Deranger is the communications officer for her community, the Athabasca Chipewyan First Nation, whose homelands encompass the remote boreal forests and muskeg of northern Alberta, where the Athabasca River winds its way through Chipewyan territory. The Athabasca Chipewyan First Nation is currently fighting Shell’s plans to develop another tarsands mine close to the existing Jackpine mine on the east side of the Athabasca river. According to the Athabasca Chipewyan First Nation, the expansion would spoil thousands of acres of land and ruin 13 miles of the river. Deranger explained that this will affect her nation’s ability to hunt, fish, and trap – a breach of their treaty rights. Deranger is leading a campaign to gain broader support for her nation’s fierce opposition to the tarsands expansion.
She discussed the impacts of the tarsands project upon the women in her community. With rates of breast cancer and other soft tissue cancers in women on the rise, she said that women in the community often feel torn between wanting to stay in their communities and wanting to leave because they are afraid for the health of their families.
“Women often bear some the most adverse impacts [of development] because we are the life-givers of the next generation. We need healthy environments in order to raise our children and ensure their health. We’re deeply connected to intact ecosystems and biodiversity and even the longevity of our cultures and who we are as peoples,” she said.
The destruction of Chipewyan land is like “someone ripping a part of who you are out of you. As Dëne Sųłiné women, people, we are the Delta, the river, the muskeg, the bears, the caribou, the bison, the peppermint, the rosebuds, all of it. When you destroy that, you are destroying who we are.”
Deranger credits the women in her family for her strength and spirit. She said her 96-year-old grandmother and her mother were the strongest women she knew. Women, she said, “are the backbone to our families, our communities.”
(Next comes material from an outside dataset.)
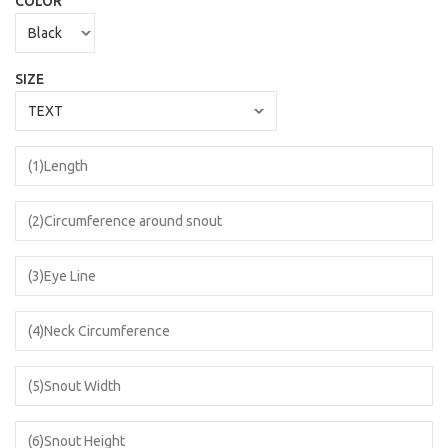
COLOR
SIZE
WAZIYATAWIN is a Dakota woman from Pezihutazizi Otunwe (Yellow Medicine Village) in southwestern Minnesota. A scholar and activist, she currently holds the Indigenous Peoples’ Research Chair in the Indigenous governance program at the University of Victoria in British Columbia. Her work focuses on decolonization strategies for Indigenous communities, and she is the founder of Oyate Nipi Kte, a grassroots organization dedicated to the recovery of traditional Dakota knowledge.
In an interview, Waziyatawin discussed the significance of Indigenous women’s leadership, saying that it is something we will be seeing a lot more of.
“It’s time for Indigenous women to resume our role as fundamental caretakers of our families, our communities, our lands. I think about women in my family, the role they are taking up. It’s the role of a mother bear, of that fierce undying love and commitment to defending future generations, defending the little ones,” she said.
Across the Americas, and around the globe, Indigenous women are working to restore values of harmony, co-operation, balance, and respect within their communities. They are on the front lines, defending their land, their nations, and life itself from continued acts of colonization. Their resistance is fundamental, not only to the well-being of their communities but to the health of all ecosystems. We could all learn from their example.